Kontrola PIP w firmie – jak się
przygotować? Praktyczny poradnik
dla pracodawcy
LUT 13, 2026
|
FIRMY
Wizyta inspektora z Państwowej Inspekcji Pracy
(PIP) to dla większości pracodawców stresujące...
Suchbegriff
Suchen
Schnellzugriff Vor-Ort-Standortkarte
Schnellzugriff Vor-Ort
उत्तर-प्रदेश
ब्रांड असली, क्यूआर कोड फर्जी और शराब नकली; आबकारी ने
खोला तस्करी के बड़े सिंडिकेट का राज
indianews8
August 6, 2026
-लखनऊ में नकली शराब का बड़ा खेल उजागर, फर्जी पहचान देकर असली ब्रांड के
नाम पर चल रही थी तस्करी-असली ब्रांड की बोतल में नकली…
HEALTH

++++++++++

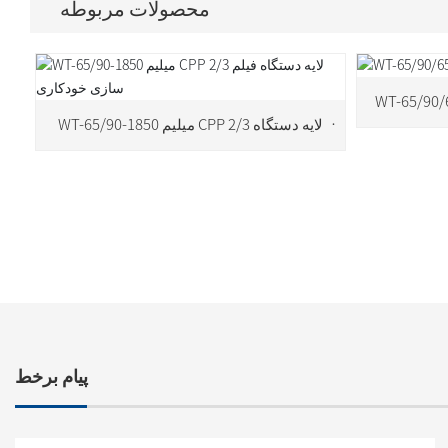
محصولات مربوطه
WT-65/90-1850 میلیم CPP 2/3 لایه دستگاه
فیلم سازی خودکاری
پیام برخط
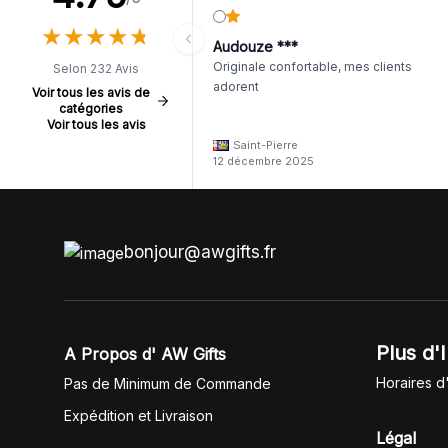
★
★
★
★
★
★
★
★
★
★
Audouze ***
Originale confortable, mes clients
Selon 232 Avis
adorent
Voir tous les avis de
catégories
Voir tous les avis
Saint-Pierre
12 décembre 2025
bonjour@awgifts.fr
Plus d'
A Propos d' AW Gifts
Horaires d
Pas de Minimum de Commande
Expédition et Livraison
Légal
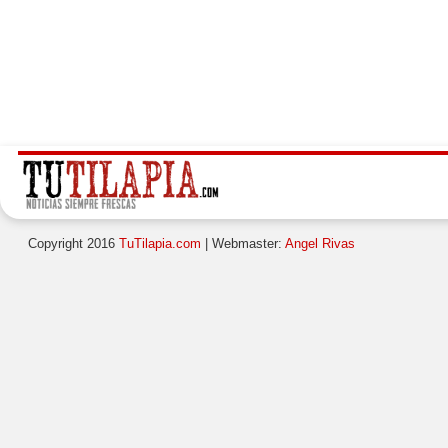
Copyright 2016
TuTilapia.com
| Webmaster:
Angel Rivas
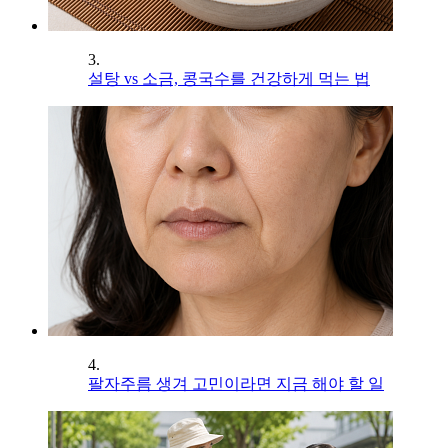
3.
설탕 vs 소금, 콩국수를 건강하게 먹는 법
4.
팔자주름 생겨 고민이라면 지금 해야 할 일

++++++++++

■ Task goal ■
From the records above, give again exactly the lines running from the line with "Kontrola PIP w firmie – jak się" to the line with "Schnellzugriff Vor-Ort-Standortkarte", inclusive.

■ Written reply ■
Kontrola PIP w firmie – jak się
przygotować? Praktyczny poradnik
dla pracodawcy
LUT 13, 2026
|
FIRMY
Wizyta inspektora z Państwowej Inspekcji Pracy
(PIP) to dla większości pracodawców stresujące...
Suchbegriff
Suchen
Schnellzugriff Vor-Ort-Standortkarte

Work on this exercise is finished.